## EXERCISE GOAL
Look below for the line with "VRIJBLIJVENDE OFFERTE"; begin the copy there and stop after the line with "Мы в социальных", keeping the text exact and the pictures out.

## GIVEN DATA
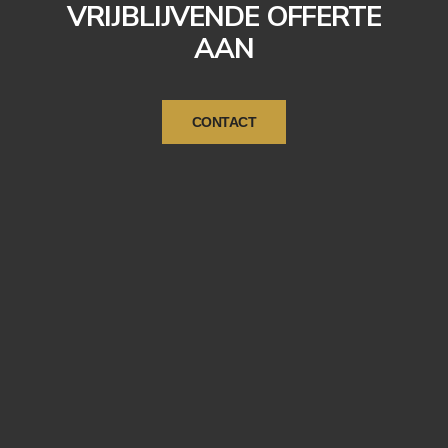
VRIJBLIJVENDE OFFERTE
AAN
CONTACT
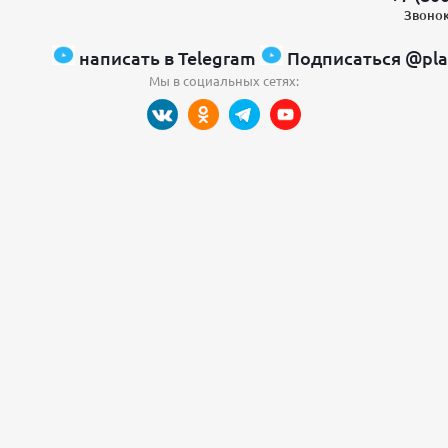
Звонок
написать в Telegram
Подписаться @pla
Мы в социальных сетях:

--

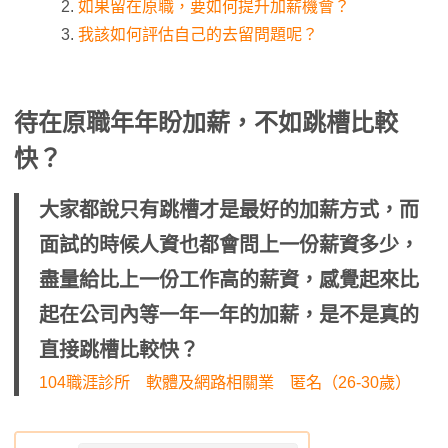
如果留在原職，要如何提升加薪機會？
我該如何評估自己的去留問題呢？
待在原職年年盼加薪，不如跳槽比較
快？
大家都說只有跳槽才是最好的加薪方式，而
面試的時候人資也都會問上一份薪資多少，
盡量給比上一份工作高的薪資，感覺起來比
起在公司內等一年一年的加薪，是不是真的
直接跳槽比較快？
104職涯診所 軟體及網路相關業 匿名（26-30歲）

## TASK RESULT
VRIJBLIJVENDE OFFERTE
AAN
CONTACT
Звонок
написать в Telegram
Подписаться @pla
Мы в социальных сетях:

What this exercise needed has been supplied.